**TRY IT:**
Among the following entries, say how many lines contain the word "Terms"; the answer is a number and nothing else.

**INPUT:**
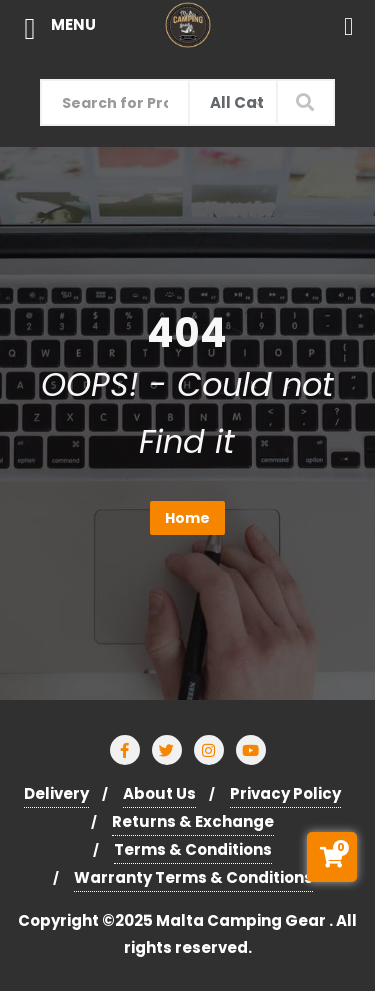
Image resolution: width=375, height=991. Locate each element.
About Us (159, 793)
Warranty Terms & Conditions (193, 877)
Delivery (56, 793)
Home (187, 518)
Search (305, 101)
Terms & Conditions (193, 849)
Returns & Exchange (193, 821)
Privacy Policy (285, 793)
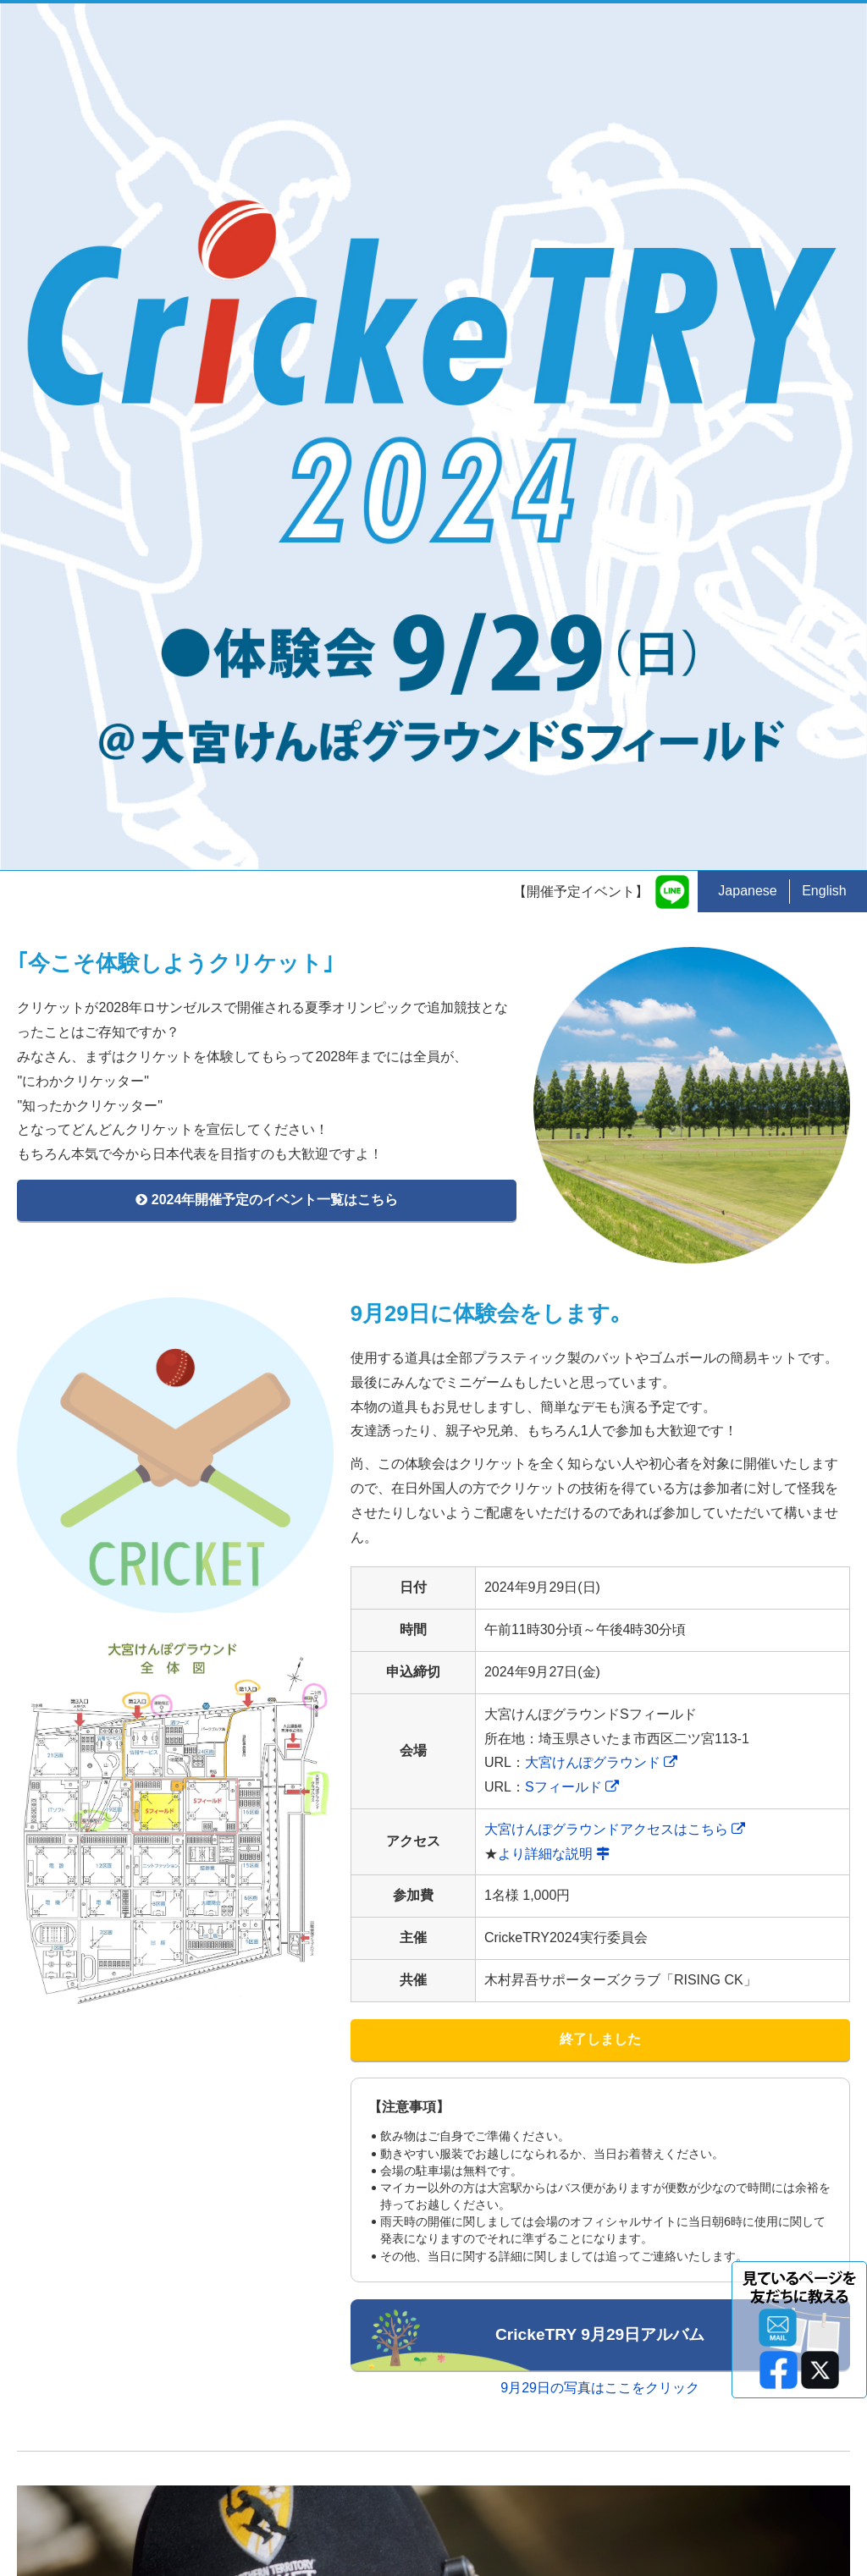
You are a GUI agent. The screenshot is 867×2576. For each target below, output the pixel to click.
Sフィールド (572, 1138)
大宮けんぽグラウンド (601, 1113)
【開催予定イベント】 (581, 241)
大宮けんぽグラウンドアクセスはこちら (614, 1179)
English (824, 241)
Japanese (747, 241)
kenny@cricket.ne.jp (325, 2493)
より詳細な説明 (554, 1204)
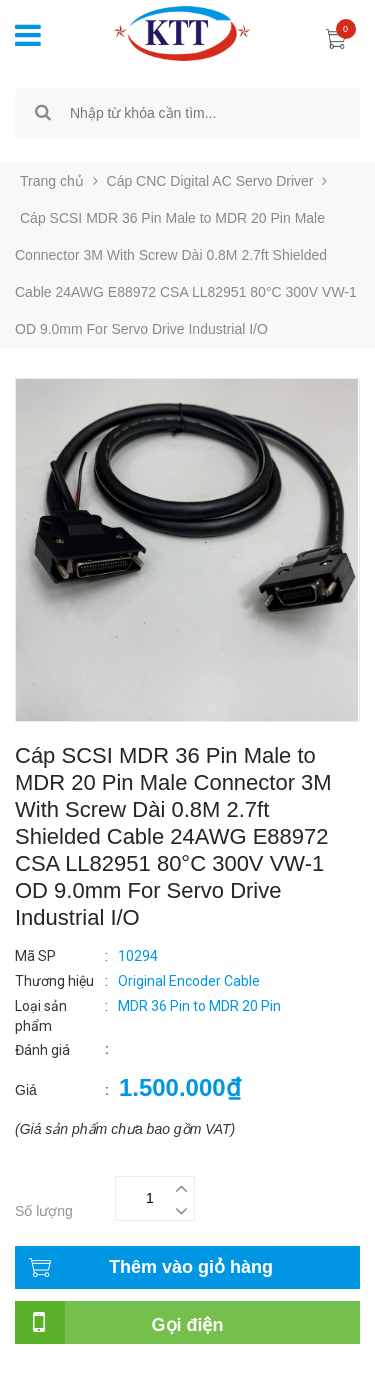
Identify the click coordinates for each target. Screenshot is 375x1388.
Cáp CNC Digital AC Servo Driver (210, 181)
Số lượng (44, 1211)
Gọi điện (188, 1325)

**YOUR SOLUTION:**
2